Last week, Republican Congressman Dan Lungren of California said mandatory E-Verify would decimate California’s agricultural industry:

“The bill before us does not recognize the demonstrated need for temporary foreign workers in agriculture. Now, that might not be politically correct to say, but it happens to be a fact,” Lofgren said. “I know we are only one state, but we are the largest agricultural state in the Union.

“If we do not recognize the demonstrated need for foreign workers – and I am talking about temporary foreign workers in our agricultural fields – we are kidding ourselves,” he added. “Anybody who suggests that we can do it with American workers, with all due respect, does not understand agriculture in America today.”

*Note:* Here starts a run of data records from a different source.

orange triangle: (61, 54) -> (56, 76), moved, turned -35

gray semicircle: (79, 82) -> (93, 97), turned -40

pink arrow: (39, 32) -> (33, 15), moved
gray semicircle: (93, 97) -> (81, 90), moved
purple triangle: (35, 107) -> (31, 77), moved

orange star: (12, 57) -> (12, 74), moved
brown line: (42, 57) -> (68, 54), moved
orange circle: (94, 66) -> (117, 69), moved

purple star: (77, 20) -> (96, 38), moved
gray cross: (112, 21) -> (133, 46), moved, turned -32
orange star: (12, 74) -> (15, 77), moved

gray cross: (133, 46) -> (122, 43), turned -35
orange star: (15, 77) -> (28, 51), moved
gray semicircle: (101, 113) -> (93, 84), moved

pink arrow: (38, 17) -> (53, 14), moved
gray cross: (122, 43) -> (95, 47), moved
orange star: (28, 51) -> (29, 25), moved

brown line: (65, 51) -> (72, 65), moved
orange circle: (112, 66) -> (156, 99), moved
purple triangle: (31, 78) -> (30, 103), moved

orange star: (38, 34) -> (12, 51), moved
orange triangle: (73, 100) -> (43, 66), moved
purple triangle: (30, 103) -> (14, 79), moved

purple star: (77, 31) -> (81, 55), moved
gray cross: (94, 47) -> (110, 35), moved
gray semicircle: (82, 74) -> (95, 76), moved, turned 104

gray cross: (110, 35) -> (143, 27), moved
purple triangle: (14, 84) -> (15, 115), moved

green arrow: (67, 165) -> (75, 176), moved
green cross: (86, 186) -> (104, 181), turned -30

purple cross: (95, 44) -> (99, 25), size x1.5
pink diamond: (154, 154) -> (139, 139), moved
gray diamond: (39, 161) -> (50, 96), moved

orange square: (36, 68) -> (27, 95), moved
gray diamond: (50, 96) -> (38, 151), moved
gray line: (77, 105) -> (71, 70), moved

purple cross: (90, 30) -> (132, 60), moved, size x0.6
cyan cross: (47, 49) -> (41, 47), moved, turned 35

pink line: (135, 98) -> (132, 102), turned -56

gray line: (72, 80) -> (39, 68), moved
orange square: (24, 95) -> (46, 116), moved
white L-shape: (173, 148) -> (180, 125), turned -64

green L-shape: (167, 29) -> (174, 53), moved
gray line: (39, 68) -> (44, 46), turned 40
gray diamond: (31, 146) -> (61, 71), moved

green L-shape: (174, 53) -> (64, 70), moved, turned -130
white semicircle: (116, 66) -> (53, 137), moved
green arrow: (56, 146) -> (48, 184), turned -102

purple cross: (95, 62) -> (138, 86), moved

Even Tea Party groups—who support restrictive immigration laws like Arizona’s SB 1070—believe mandatory E-Verify threatens the Constitution, violates individuals’ right to work and creates a “de facto national I.D. system” for American citizens. In a letter to Congress last week, they wrote:

The dangerous and intrusive precedent set by the bill opens the floodgate of additional incursive and contentious employment verification hurdles. Mission creep is the signature of all bureaucracies.

After enactment of the Legal Workforce Act, employers could soon be required to verify whether employees are delinquent in the payment of federal, state, or local taxes, in compliance with child support or alimony decrees, on a terrorist watch list, or convicted or even accused of crime.

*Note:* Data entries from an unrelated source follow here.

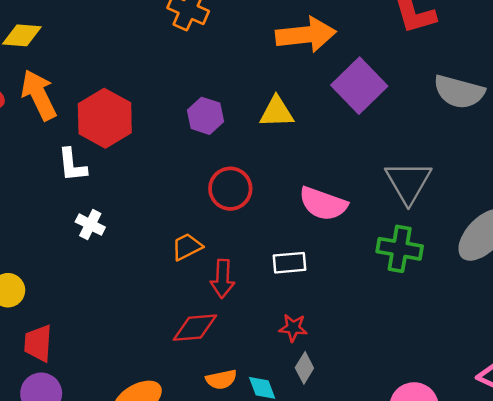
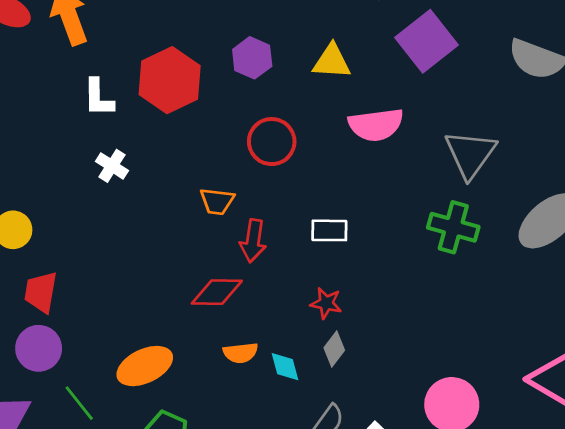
red hexagon: (105, 118) -> (170, 80), moved
pink semicircle: (323, 204) -> (376, 125), moved, turned -33
orange trapezoid: (187, 247) -> (217, 201), turned -152

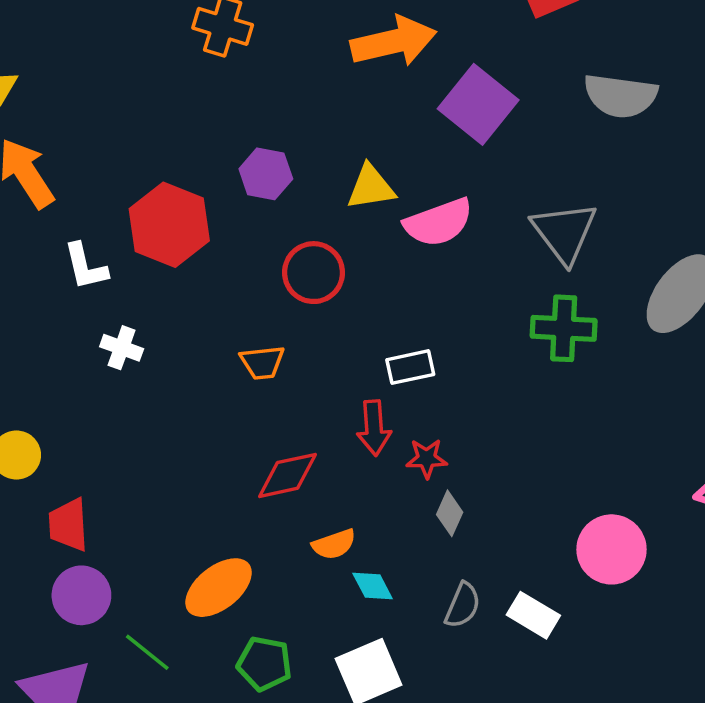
yellow triangle: (332, 61) -> (371, 187), moved
red arrow: (253, 241) -> (374, 428), moved
cyan diamond: (285, 367) -> (373, 586), moved

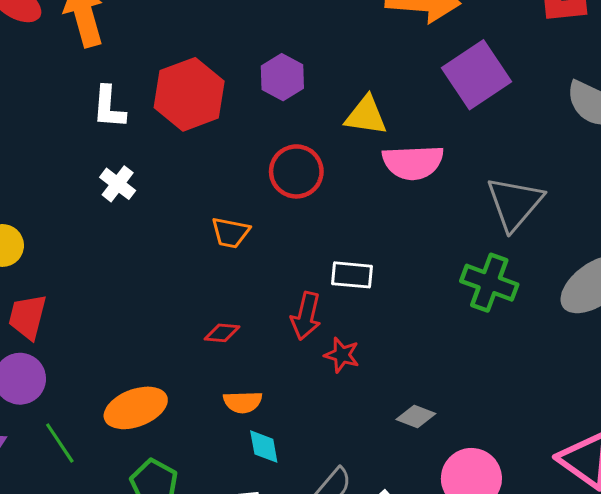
red diamond: (287, 475) -> (222, 333), size x0.6
gray diamond: (450, 513) -> (416, 416), moved, turned 69

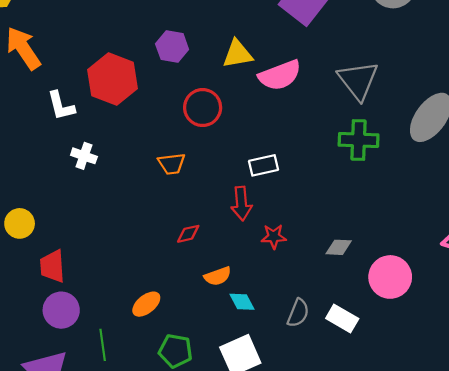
red star: (342, 355) -> (274, 237), moved
orange ellipse: (136, 408) -> (146, 304), size x0.7
green line: (60, 443) -> (103, 345), turned 44

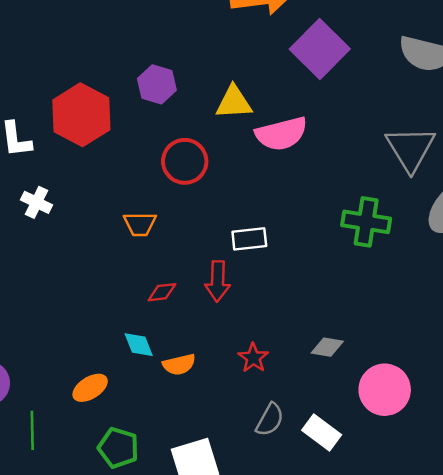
gray triangle: (358, 80) -> (410, 149), moved
red diamond: (188, 234) -> (162, 292), moved
red star: (274, 237) -> (253, 358), moved, turned 30
cyan diamond: (242, 302) -> (139, 345), moved

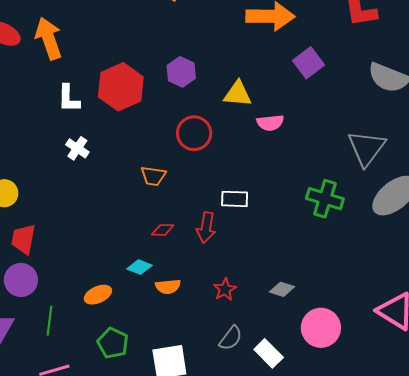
purple square: (320, 49) -> (309, 63), size x0.7
pink semicircle: (281, 134) -> (270, 123), size x0.7
cyan diamond: (139, 345) -> (139, 267), turned -55

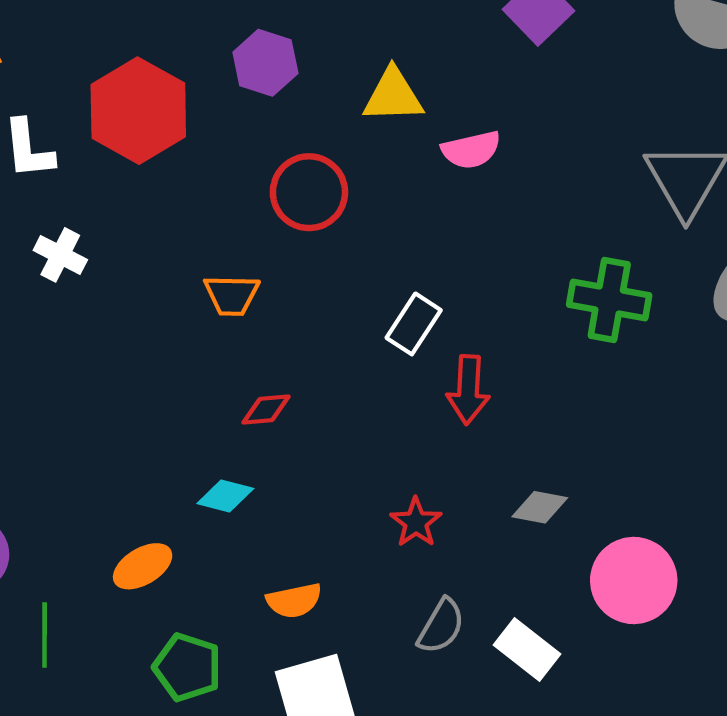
white rectangle: (235, 199) -> (414, 324), turned -52
red arrow: (206, 228) -> (468, 390), moved
orange semicircle: (168, 287) -> (294, 600), moved

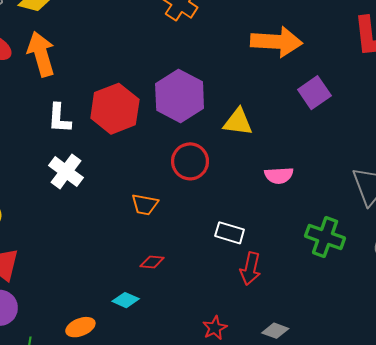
purple hexagon: (265, 63) -> (180, 96), size x1.6
pink semicircle: (471, 150) -> (279, 175), moved
white cross: (60, 255) -> (66, 172), size x1.4
white rectangle: (414, 324) -> (230, 233), turned 64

Others critics complain that E-Verify is too expensive, not accurate and will likely drive the undocumented immigrants further into the underground economy. For example, Bloomberg Government, a research organization, estimates that mandatory E-Verify would cost small businesses—which account for 99.7% of all employers—a whopping $2.6 billion a year. Another research group estimated that roughly 770,000 U.S. citizen and work-authorized immigrants would likely lose their job due mandatory E-Verify. None of this makes E-Verify sound like the “jobs bill” Mr. Smith described a few months ago.

Clearly, Lamar Smith has a lot of explaining to do—not just to fellow immigration restrictionists like Rep. Steve King (R-IA) who said he had “concerns” about the bill—but to members of his own party who may find it difficult to support this bill and still claim to protect the interests of small business and the American worker.